# Kobalt Compressor shuts off immediately



## sunshinephotographic (5 mo ago)

This is a 10 Gallon KOBALT model 103797 that shuts off in a matter of seconds please when powered on, please download the video from the link inserted and give me your opinion I am guessing regulator/manifold malfunction? You can hear a slight air movement after shut off.









Compressor


MediaFire is a simple to use free service that lets you put all your photos, documents, music, and video in a single place so you can access them anywhere and share them everywhere.



www.mediafire.com





Thanks,
Derek , Orlando FL


----------



## iowagold (Jan 22, 2020)

sunshinephotographic said:


> This is a 10 Gallon KOBALT model 103797 that shuts off in a matter of seconds please when powered on, please download the video from the link inserted and give me your opinion I am guessing regulator/manifold malfunction?
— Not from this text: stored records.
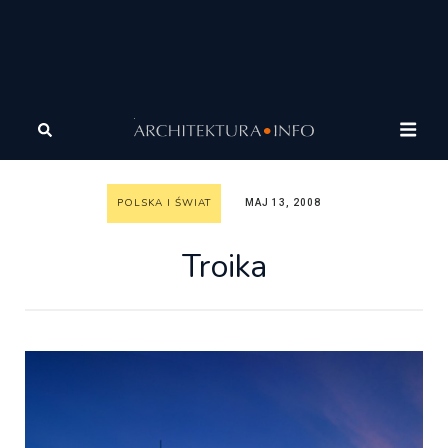
Architektura
Architektura
Polska i Świat
Troika
POLSKA I ŚWIAT
MAJ 13, 2008
Troika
You can hear a slight air movement after shut off.
> 
> 
> 
> ...


is the air tank empty?


----------



## stevon (Mar 5, 2019)

sunshinephotographic,

How does it shut off ? thermal overload tripping or house circuit breaker? A jammed up check valve could cause this., also a bad start capacitor or start up clutch/switch. Do you smell any burning scent? Is it immediately hot?

Stephen



sunshinephotographic said:


> This is a 10 Gallon KOBALT model 103797 that shuts off in a matter of seconds please when powered on, please download the video from the link inserted and give me your opinion I am guessing regulator/manifold malfunction? You can hear a slight air movement after shut off.
> 
> 
> 
> ...


----------